Tuesday, July 27, 2010

If The RNC Can't Handle Their Own Budget, How Can The Handle The Economy?


There was this article by Sam Stein at The Huffington Post that points out that the Democratic National Committee has directed attacks against the Republican National Committee based on the RNC's fiscal mismanagement that has made headlines in recent months and asking if these are the people you want to run the government. 
Amid a continuing series of stories about money troubles at the Republican National Committee, Democratic partisans have begun trotting out a new campaign theme. If the GOP can't manage its own finances, why hand it the government checkbook?

"If you are running on fiscal discipline and responsibility and you have the problems the RNC has, it is a pretty big symbol of some problems they'd have [for governance]," the DNC's Jennifer O'Malley Dillon said towards the end of a panel discussion moderated by the Huffington Post over the weekend.

It was the most direct the DNC has been in making such a case. But the committee has been hitting this angle in less overt fashion ever since scandals and controversy began surfacing around RNC Chairman's Michael Steele's fiscal mismanagement. When the RNC was caught spending $2,000 at a lesbian-themed nightclub, the DNC pledged to remind voters that the self-proclaimed "party of fiscal responsibility" had "not only spent money freely and frivolously on useless expenditures... but then tried to hide the debt they financed their spending spree with from the public." When an internal RNC probe found that the committee was actually losing money in its recruitment of big donors, a DNC spokesman scoffed at the notion that Steele could now provide "advice on financial regulatory reform for the whole country."
I think this is a valid attack, especially when considering the attacks conservatives had made regarding the fiscal responsibility of Democratic legislators and the money-bleeding senate cafeteria a couple years back.  An article by Michael Eden from 2008 for Start Thinking Right aimed to point out "Democrat incompetence," asking if the mismanagement of the eatery was proof that the Democrats could be trusted crafting legislation that would effect the entire economy.
If a government-run cafeteria bleeds the red ink of cost overruns year after year, why on earth should anyone but the craziest, stupidest of fools believe that they can successfully run the health care system which represents over 1/6th of the economy?

For that matter, if the Democrat-controlled Senate can’t run a cafeteria, why on earth should anyone trust them to run the country?
I believe it is the same argument, although slightly different - Republicans definitely have some explaining to do.  Unlike the Senate, which was made up of both Democrats and Republicans, in my opinion, the case against the GOP and RNC is much stronger - after all, these are the guys stressing their fiscal responsibility credentials, and they can't even get that right!  The GOP has adopted economic policies both in their operations and in their platform that have proven detrimental when in action.
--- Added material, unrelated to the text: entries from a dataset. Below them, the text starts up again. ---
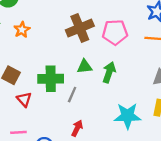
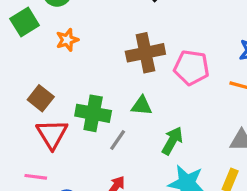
green arrow: (109, 72) -> (172, 141), moved
red triangle: (24, 99) -> (52, 134), size x1.5

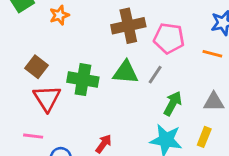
green triangle: (142, 106) -> (126, 72), size x1.4
gray line: (118, 140) -> (155, 75), moved
green arrow: (172, 141) -> (173, 103), moved

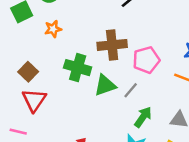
pink pentagon: (169, 38) -> (146, 60), turned -30
green triangle: (126, 72) -> (105, 85), turned -30
green cross: (83, 80) -> (78, 68), moved

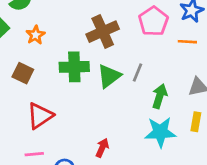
pink pentagon: (146, 60) -> (153, 21), moved
brown square: (28, 72) -> (23, 73), moved
red triangle: (34, 100) -> (40, 116), turned 40

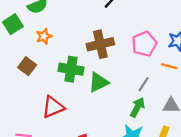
gray line: (137, 72) -> (144, 84), moved
red triangle: (40, 116) -> (53, 107), moved

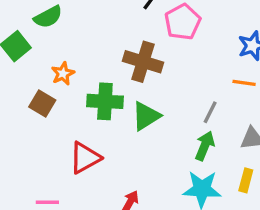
orange star: (44, 36) -> (63, 74), moved
brown cross: (100, 44) -> (143, 62), turned 36
pink pentagon: (144, 44) -> (183, 22), moved

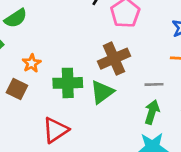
brown cross: (143, 62) -> (114, 59), moved, turned -36
gray line: (210, 112) -> (154, 84), turned 66

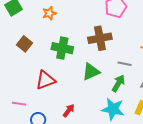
orange star: (32, 63) -> (49, 13), moved
green triangle: (102, 92) -> (91, 72), moved

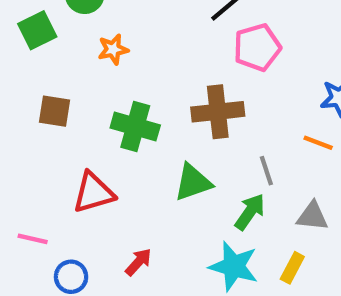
brown square: (24, 44) -> (55, 111), turned -35
gray line: (124, 64) -> (266, 171), turned 56

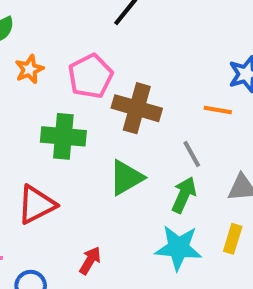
pink pentagon: (257, 47) -> (91, 76), moved
brown cross: (218, 112) -> (137, 108), turned 33
orange line: (318, 143) -> (218, 110), moved

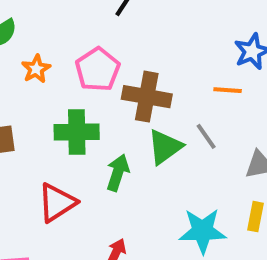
green triangle: (126, 178) -> (165, 147), moved
green arrow: (184, 195) -> (118, 173), moved

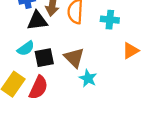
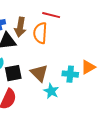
cyan cross: (110, 20) -> (70, 74), moved

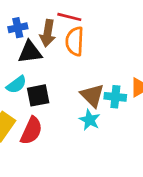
red line: (51, 15) -> (69, 17), moved
brown triangle: (39, 73) -> (92, 95), moved

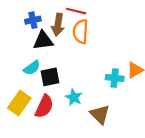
brown triangle: (92, 95) -> (100, 114), moved
cyan star: (90, 120) -> (74, 97), moved

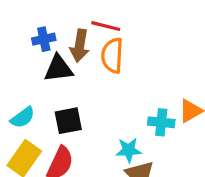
cyan semicircle: (32, 68) -> (23, 117), moved
cyan star: (74, 97) -> (129, 150), moved, turned -30

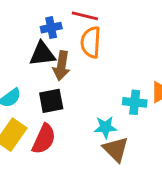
blue cross: (44, 39) -> (51, 28), moved
brown arrow: (80, 46) -> (61, 66), moved

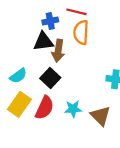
black square: (51, 101) -> (50, 78), turned -36
cyan star: (105, 127) -> (73, 109), moved

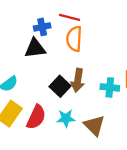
brown arrow: (58, 51) -> (78, 80), moved
black square: (50, 78) -> (60, 86), moved

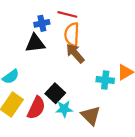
brown arrow: (78, 80) -> (75, 53), moved, turned 130
black square: (60, 86) -> (55, 93), moved

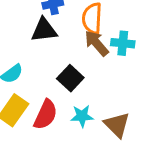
cyan cross: (105, 80) -> (123, 43), moved
black square: (55, 93) -> (70, 78), moved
In the comment section of Eden's article, he responded to some of the responses, adding that Democrats just like to point fingers:
It’s funny how Democrats blame oil companies for gas prices, automakers for SUVs, insurance companies for health care, mortgage companies for the sub-prime loan meltdown, and so on. They refuse to blame unions or lawyers or individual people who make stupid decisions. And no way they would ever blame themselves!

They have a fundamental and irrational fear of business and fear of the private sector. They demand to control it in the name of the soulless, mindless proletariat who apparently are nothing more than mindless victims passively waiting to be manipulated by the next evil corporate entity that comes along.
This comment came two years ago, before the epic oil disaster in the Gulf, the bailout of the private sector auto industry, and right before the worst of the economic meltdown - I would think that the two years alone helped disprove all of Eden's conclusions, meaning the only argument left standing is that of the RNC's fiscal irresponsibility.